Die einfachen, uralten Mauern des Martinsturms fingen das Sonnenlicht auf, und irgendetwas glitzerte hoch oben. Dariole schaute zum Wehrgang hinauf und wandte sich dann rasch wieder ab. »Dort bin ich entlang gegangen, als ich Arbella getroffen habe.«

»Mademoiselle …«

Sie beschleunigte ihren Schritt in Richtung der mächtigen Tür am Fuß des Turms. Ich folgte ihr hindurch und die Treppe hinauf. Die Sonne blendete mich, als ich aus der Dunkelheit des Treppenhauses auf den Wehrgang trat.

Ich beschattete meine Augen und sagte: »Mademoiselle, freut es Euch, Euch vorzustellen, dass Robert Fludd alles vorauszusehen vermag, sodass man ihn nicht gefangen nehmen wird … und wir beide ihn nicht bekommen?«

Dariole legte den Kopf zurück, beschattete ebenfalls ihr Gesicht und schaute den Turm hinauf. Ich konnte ihren Gesichtsausdruck nicht erkennen. »Könnt Ihr das sehen?«, fragte sie.

Ich kniff die Augen zusammen und entdeckte, worauf sie deutete. Es war das Ziffernblatt einer ins Mauerwerk eingelassenen Sonnenuhr. Der Gnomon zeigte drei Uhr.

Eingraviert in die Bronze, welche des Ziffernblatt umgab, sah ich auf der einen Seite ein Stundenglas mit Flügeln und auf der anderen einen Skorpion, der sich auf seinem Schwanz aufrichtete. Ich sah keine lateinische Inschrift, doch ich dachte bei mir, sie müsse tempus fugit lauten.

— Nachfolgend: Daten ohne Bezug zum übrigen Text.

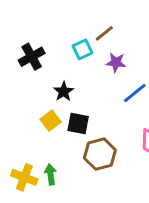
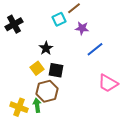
black cross: (32, 57) -> (14, 24), moved
brown hexagon: (100, 154) -> (47, 91), moved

»Er hat mir erzählt, dass Thomas Hariot sie für ihn gemacht hat … Der Earl, meine ich.« Dariole senkte den Kopf wieder und schaute mich an. »Dorthin hat er mich bringen lassen, als ich auf Lady Arbella getroffen bin.«

Ich blickte nach links und rechts. Runter in den stinkenden Graben, oder runter auf das harte Hofpflaster: in beiden Fällen wäre man tot.

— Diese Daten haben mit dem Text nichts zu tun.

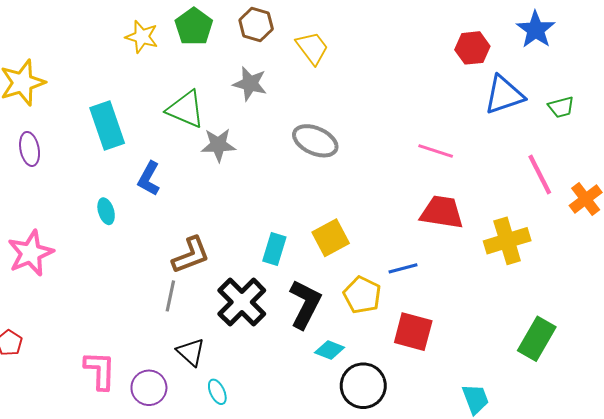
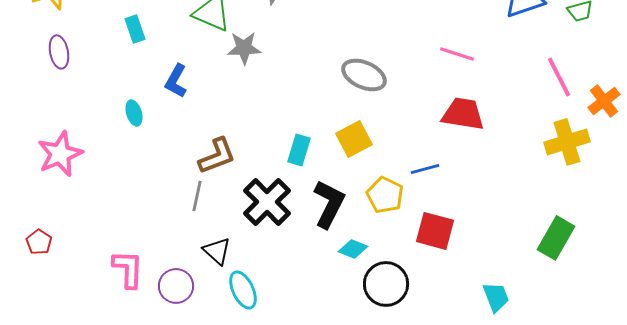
cyan rectangle: (107, 126) -> (135, 29), size x0.6
gray ellipse: (315, 141) -> (364, 75), moved
yellow cross: (507, 241) -> (567, 142), moved
cyan ellipse: (217, 392) -> (243, 290), size x1.5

»Für eine verzweifelte Frau wäre es nur ein kleiner Schritt gewesen, und doch … Ihr habt ihn nicht getan.«

Dariole schüttelte den Kopf und ging wieder zur Tür. Wir durchsuchten die wenigen Sachen, die der Earl of Northumberland zurückgelassen hatte, fanden aber nichts. Mademoiselle Dariole verabschiedete sich von mir, als Monsieur Saburo zum ersten Mal wieder zurückkehrte, um mit dem König darüber zu sprechen, wie der Sohn auf die Rückkehr des Vaters reagiert hatte. Ich besorgte mir ein Pferd und ritt kurz aus dem Tower in die Knightrider Street, um nachzusehen, ob Fludd in seinem Haus vielleicht irgendwelche Spuren hinterlassen hatte; doch wie nicht anders zu erwarten, war das nicht der Fall.

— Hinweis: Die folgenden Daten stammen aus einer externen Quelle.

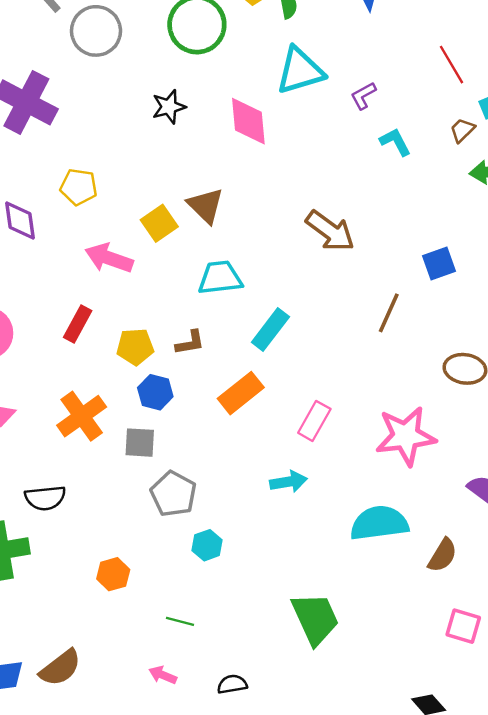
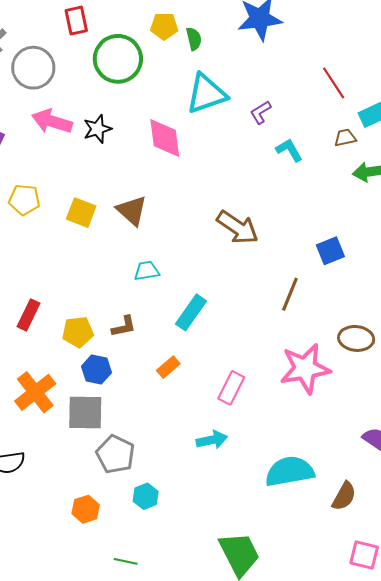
brown trapezoid: (462, 130) -> (345, 138), turned 35
yellow square: (159, 223) -> (81, 213), moved, turned -32
pink arrow: (109, 258) -> (52, 121), moved
cyan trapezoid: (220, 278) -> (147, 271), size x0.7
orange rectangle: (241, 393) -> (168, 367), size x0.6
pink star: (406, 436) -> (305, 369), moved
gray square: (140, 443) -> (85, 412), size x1.4
orange hexagon: (113, 574) -> (86, 509), moved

Die Pest fegt die Straßen tatsächlich leer, dachte ich. Die Abendsonne neigte sich dem Horizont zu, und die Spiegelbilder der Häuser tanzten auf dem Fluss. Ich ritt wieder zum Tower zurück. Die warme Sommerluft wehte mir ins Gesicht, wo mir allmählich wieder ein ordentlicher Bart gewachsen war. Der Gestank von Eastcheap stieg um mich herum auf.

Es ist zwar noch etwas früh, um darüber nachzudenken, aber tun wir es einfach: Was sollen wir tun, wenn wir Fludd gefunden haben?

Dann, dachte ich, dann werden Mademoiselle und ich uns erst einmal streiten.

Das Pferd wurde langsamer, als ich mich nicht mehr aufs Reiten konzentrierte. Ich blickte zum Fluss, und der Wind zerzauste mein Haar, sodass ich eine lange Strähne aus meinem Gesicht streichen musste.

Und es könnte durchaus so weit kommen, dass ich mich zwischen Mademoiselle Dariole und Messire de Sully werde entscheiden müssen.